On one side in Sittwe, capital of Myanmar's western state of Rakhine, people lead a common life: They're free to go wherever they please, marry whomever they want, and to attend religious ceremonies in their Buddhist temple of choice.
Behind barbed wire on the other side, nearly 150,000 people are crowded into a dozen or so camps for internally displaced people. They are the Rohingya, a Muslim ethnic group not recognised among the 134 official ethnicities of the country, and considered by the United Nations as one of the most persecuted minorities in the world.
They can't leave the camps, they can't marry without permission, most are unemployed and have no source of income, and they rely on the rations given by the World Food Programme to survive. A law passed in 1982 denies them citizenship and makes them stateless because they are considered immigrants from neighbouring Bangladesh, who came along with British imperial troops in the 1800s.

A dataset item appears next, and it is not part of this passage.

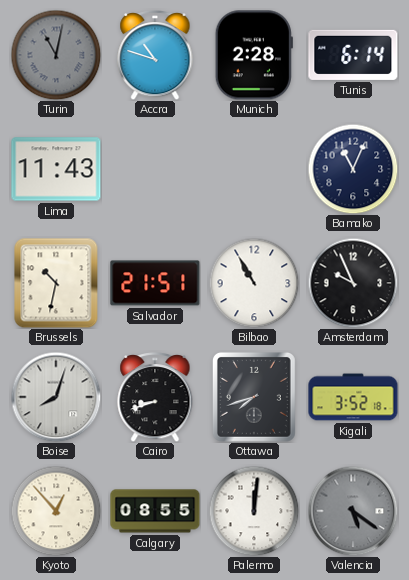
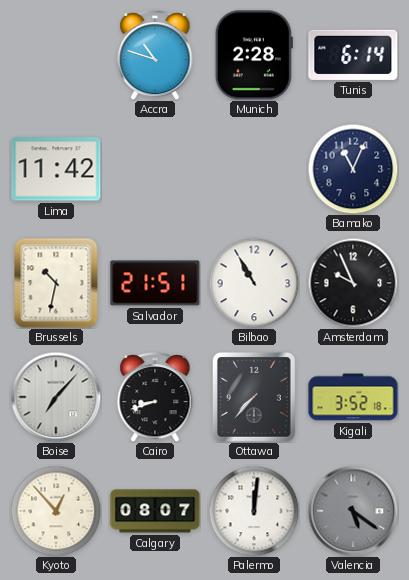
Turin: 11:02 -> none
Lima: 11:43 -> 11:42
Boise: 8:03 -> 7:07
Ottawa: 7:42 -> 7:37
Calgary: 08:55 -> 08:07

"It's just plain apartheid and genocide," Aung Win, a prominent Rohingya leader in the camps, told Al Jazeera.
The so-called Rohingya are just illegal immigrants. We allowed them to settle down here because we are generous people and we thought they would just stay a while.
- U Shwe Mg, Rakhine Nationalities Development Party
The only way to get out is to bribe policemen who demand large amounts of money. The rest try to escape in rudimentary fishing boats such as the one that sank in the Indian Ocean on November 3, 2013, killing at least 70 people. Many of those who do manage to make their way into Thailand or Malaysia end up trafficked as slave labour by the mafias in those countries.
"Still, many think that it's worth taking the risk," Aung Win said.
The reason for the segregation of these two groups that have coexisted in relative peace for centuries lies in the unrest sparked on May 28, 2012 by the alleged rape and killing of a young Buddhist woman by Rohingya men.
Six days later, 10 Muslims travelling on a bus were beaten to death by angry Buddhists, and long dormant ethnic hatred exploded. Thousands of houses were burnt down and, since then, close to 300 people - mostly Rohingya - have died in a conflict that has spread to other parts of the country, and is currently threatening social stability and the ongoing democratisation process.